Theory

We live in a time and a world where AIs (I'll refer to an artificially intelligent entity as an agent in this blog) are becoming more and more prevalent in day to day life. Agents are being used everywhere, in our daily life we come across a machine which has to make decisions; it has to decide what the most well-established path is, and whether it should take it. It does this by considering its previous history; its interaction with the environment and the various mathematical sequences, combinations and pairs of percepts and actuators it has to assemble.

Hope you're still with me. Stick with me, I promise it'll be worth your time.

Let's break this down with a simple example. Consider a Mars rover. This rover has the job of autonomously gathering pieces of rock found on Mars. How does it do that, you ask? Let's contemplate this:

  • It has a camera - a sensor which perceives the environment
  • It has a claw - an actuator which can be used for the rover to grab onto the pieces of rock

So essentially, it goes around an area on Mars, geographically cordoned off by space scientists using coordinates, it uses its camera to find pieces of rock and it uses its grabber to grab those samples.

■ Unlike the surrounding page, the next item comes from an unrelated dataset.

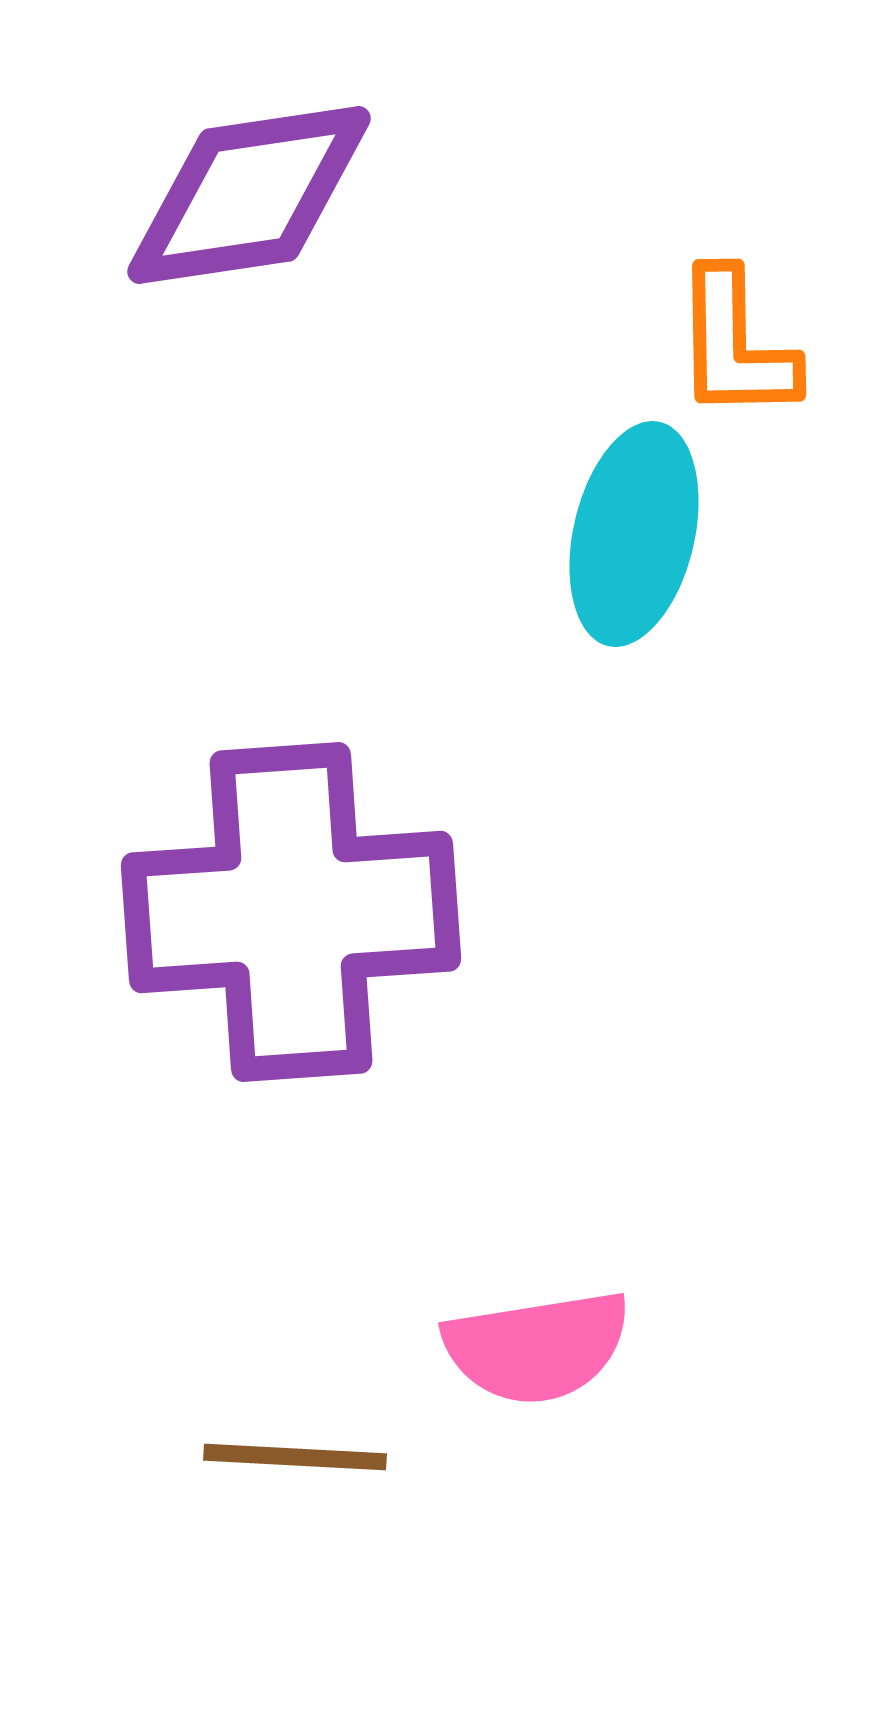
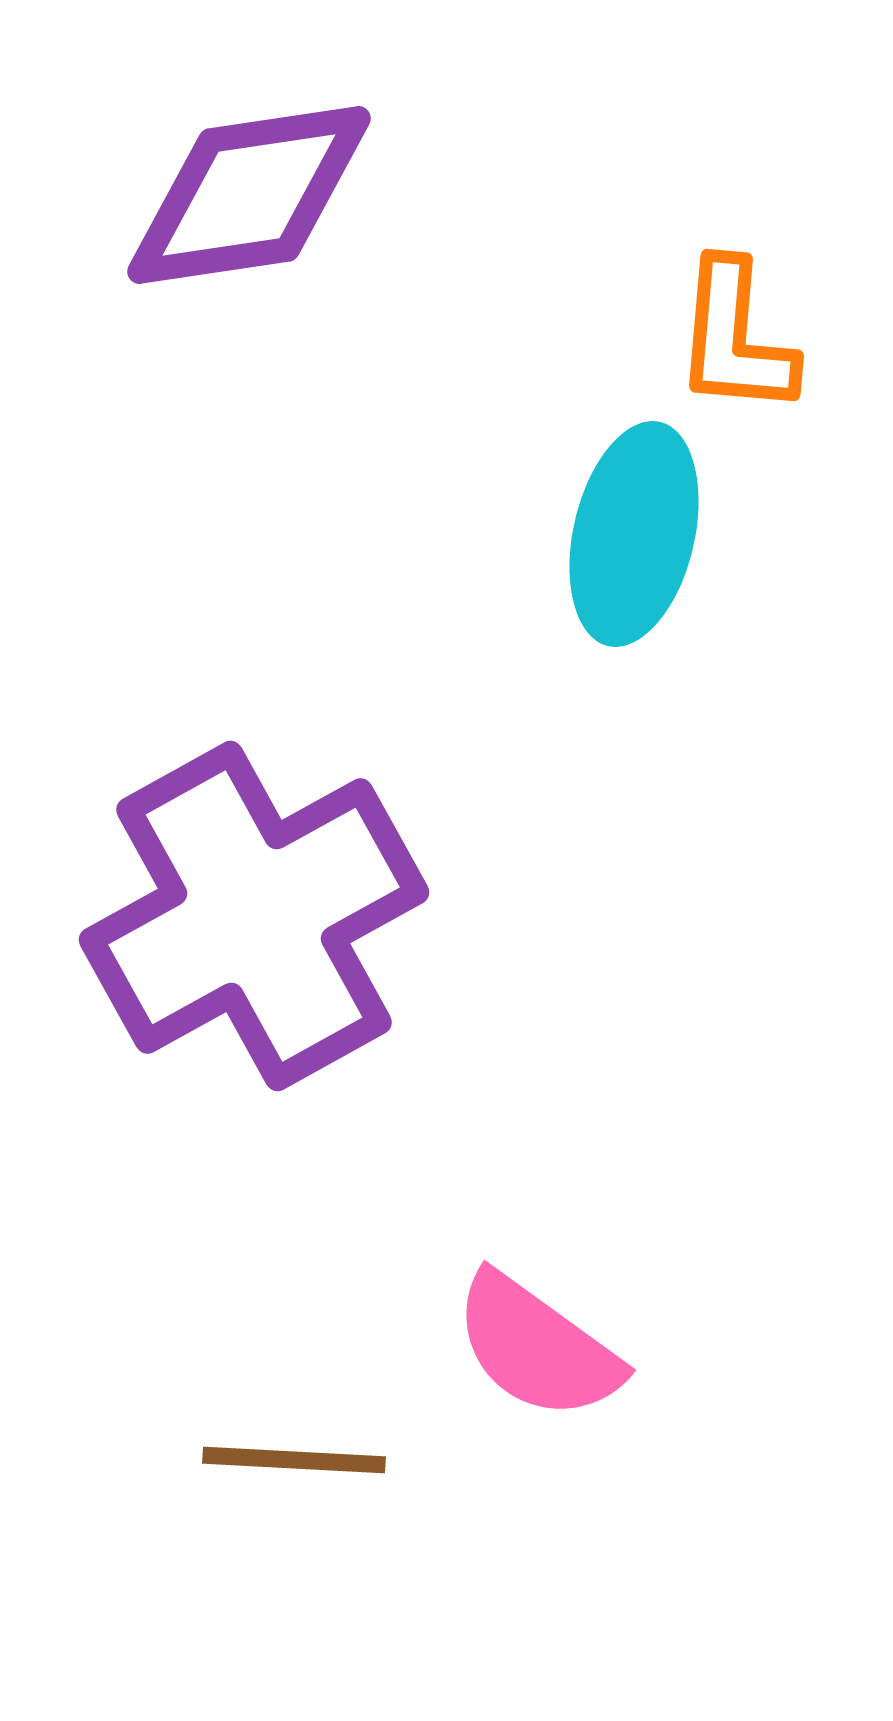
orange L-shape: moved 7 px up; rotated 6 degrees clockwise
purple cross: moved 37 px left, 4 px down; rotated 25 degrees counterclockwise
pink semicircle: rotated 45 degrees clockwise
brown line: moved 1 px left, 3 px down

So, this is simple right? Right! But hold on a moment, chances are you didn't come to this blog to find out about a Mars rover. Surely we can improve on this idea - what if we wanted to artificially induce this rover with some simple thinking patterns? Wouldn't it be much better if it knew that a specific area has a large number of samples as opposed to it aimlessly travelling around Mars? Wouldn't it be better if it could use its previous history of actions to determine these areas and this would save money (space-stuff isn't cheap) and time.

Have you ever wondered where and how these agents are modelled? I.e. In what type of environment agents can operate in (static/dynamic, discrete/continuous, observable/partially observable, single or multi-agents operating together, deterministic/non-deterministic, episodic/non-episodic - chances are, if you're reading this blog then you know what I mean by these properties, so I won't delve into them in detail).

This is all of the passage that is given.